For all the examples, a local Kafka broker should be started.
- Create the topic:
${KAFKA_PATH}/bin/kafka-topics.sh --zookeeper localhost:2181 --create --partitions 1 --topic effectifs --replication-factor 1
- Start the basic producer application with the first arg specifying the partial_data.csv or full_data.csv. You can also specify if you want to send each message in a transaction (slow and a bit silly for the use case).
- Start the basic consumer application.
Same configuration applies for the Spring example.

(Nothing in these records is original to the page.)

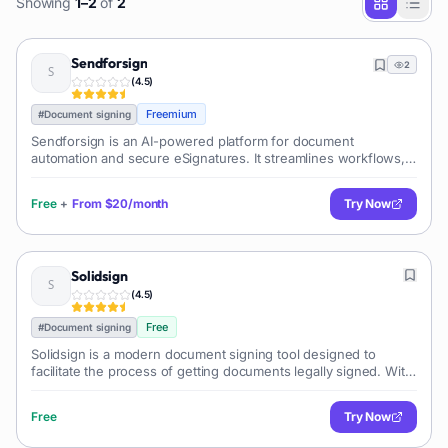
Showing
1
–
2
of
2
Sendforsign
2
(
4.5
)
Freemium
#
Document signing
Sendforsign is an AI-powered platform for document
automation and secure eSignatures. It streamlines workflows,
creates smart templates, and offers advanced analytics, helping
businesses manage contracts, forms, and agreements
Free
+
From
$20/month
Try Now
efficiently across various industries.
Solidsign
(
4.5
)
Free
#
Document signing
Solidsign is a modern document signing tool designed to
facilitate the process of getting documents legally signed. With
its technology, it offers a digital alternative to the traditional
Free
Try Now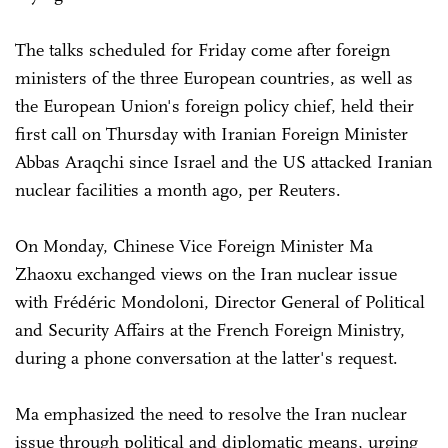
The talks scheduled for Friday come after foreign
ministers of the three European countries, as well as
the European Union's foreign policy chief, held their
first call on Thursday with Iranian Foreign Minister
Abbas Araqchi since Israel and the US attacked Iranian
nuclear facilities a month ago, per Reuters.
On Monday, Chinese Vice Foreign Minister Ma
Zhaoxu exchanged views on the Iran nuclear issue
with Frédéric Mondoloni, Director General of Political
and Security Affairs at the French Foreign Ministry,
during a phone conversation at the latter's request.
Ma emphasized the need to resolve the Iran nuclear
issue through political and diplomatic means, urging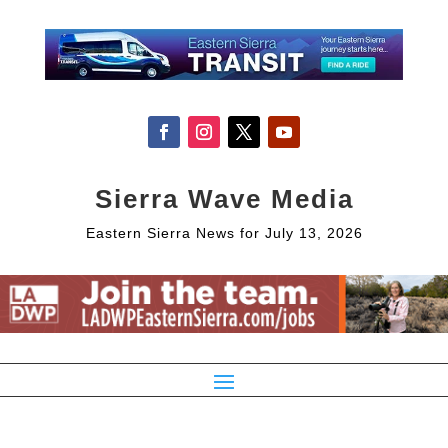
Sierra Wave Media
Eastern Sierra News for July 13, 2026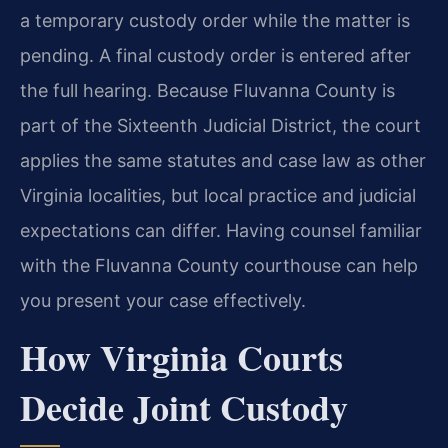
a temporary custody order while the matter is
pending. A final custody order is entered after
the full hearing. Because Fluvanna County is
part of the Sixteenth Judicial District, the court
applies the same statutes and case law as other
Virginia localities, but local practice and judicial
expectations can differ. Having counsel familiar
with the Fluvanna County courthouse can help
you present your case effectively.
How Virginia Courts
Decide Joint Custody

For the Kafka Stream example, you will have to load a twitter feed into your Kafka broker. To do so:
- Create the twitter topic
${KAFKA_PATH}/bin/kafka-topics.sh --zookeeper localhost:2181 --create --partitions 1 --topic twitter_json --replication-factor 1
- Clone the following repo
- Build the connector
mvn clean package
- Make it visible for Kafka connect
export CLASSPATH="$(find target/kafka-connect-target/usr/share/java -type f -name '*.jar' | tr '\n' ':')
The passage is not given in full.